The One unilaterally determines the World in-the-last-instance as mixture of thought and world on one hand, and as their transcendental separation and synthesis, on the other hand. Or in other words, the One gives philosophy without philosophy in turn giving the One. The One is necessary, though insufficient, for philosophy (because philosophy requires a decision as well). Non-philosophy begins by submitting philosophy, taken as a material, to this determination-in-the-last-instance which it denies. Yet if philosophy is already really submitted to this unilateral determination, if the One is already really foreclosed to philosophical concepts and the decisions that determine them, then why do we need non-philosophy? The answer is that non-philosophy seeks to suspend philosophy’s self-declared sufficiency to the One, so as to render the decisional structure inoperative. Once inoperative, the philosophy becomes a pure material without prescribed or authorized use.

Vision-in-One, Cloning, and the Force (of) Thought

Again, if this foreclosure is already really operative on philosophical decision, then how does non-philosophy submit the latter to the former? How can it claim to do what is already accomplished? The answer is that, while the One is already really foreclosed to philosophy, non-philosophy accomplishes the transcendental effectuation of this foreclosure: it registers this foreclosure within the transcendental apparatus of philosophy itself. It does this by beginning from the One, by installing itself in the position of the One’s separation, so as to see philosophy in view of its unilateral duality. This unilateral gaze upon philosophy is called vision-in-One. Yet far from pretending to ‘be’ the One, to see for it or speak for it, vision-in-One sees philosophy according to the One or ‘alongside’ the One. For this reason, the vision-in-One is operative at a transcendental level, it is like a ‘clone’ of the One, or a transcendental organon that attaches itself to philosophy without synthesis.

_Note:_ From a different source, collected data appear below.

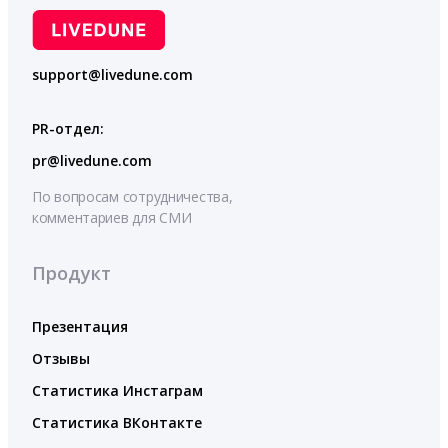
support@livedune.com
PR-отдел:
pr@livedune.com
По вопросам сотрудничества,
комментариев для СМИ
Продукт
Презентация
Отзывы
Статистика Инстаграм
Статистика ВКонтакте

Non-philosophy accomplishes this by locating the illusory One of synthesis presupposed by philosophy within a given decision, taken as occasional cause (or sufficient but non-necessary condition of non-philosophical thought). It then separates from the illusory One the One (in) itself, or the Real in-One, and installs itself as this separation which constitutes a transcendental horizon for philosophy itself. Non-philosophy thus clones the immanence hybridized in philosophical decision, so as to effectuate its transcendental foreclosure. This amounts to a kind of intervention upon a decision that registers within it that which was already the case, but which decision had to deny. This transcendental registration of real foreclosure is accomplished by ‘cloning’ the One-as-concept of the decision, in the form of a non-conceptual symbol for the One-without-concept. The decision in question, now placed under the transcendental sign of real foreclosure, is alleviated of its illusory sufficiency to the Real, and is instead seen-in-One as unilaterally given by the Real, without reciprocity.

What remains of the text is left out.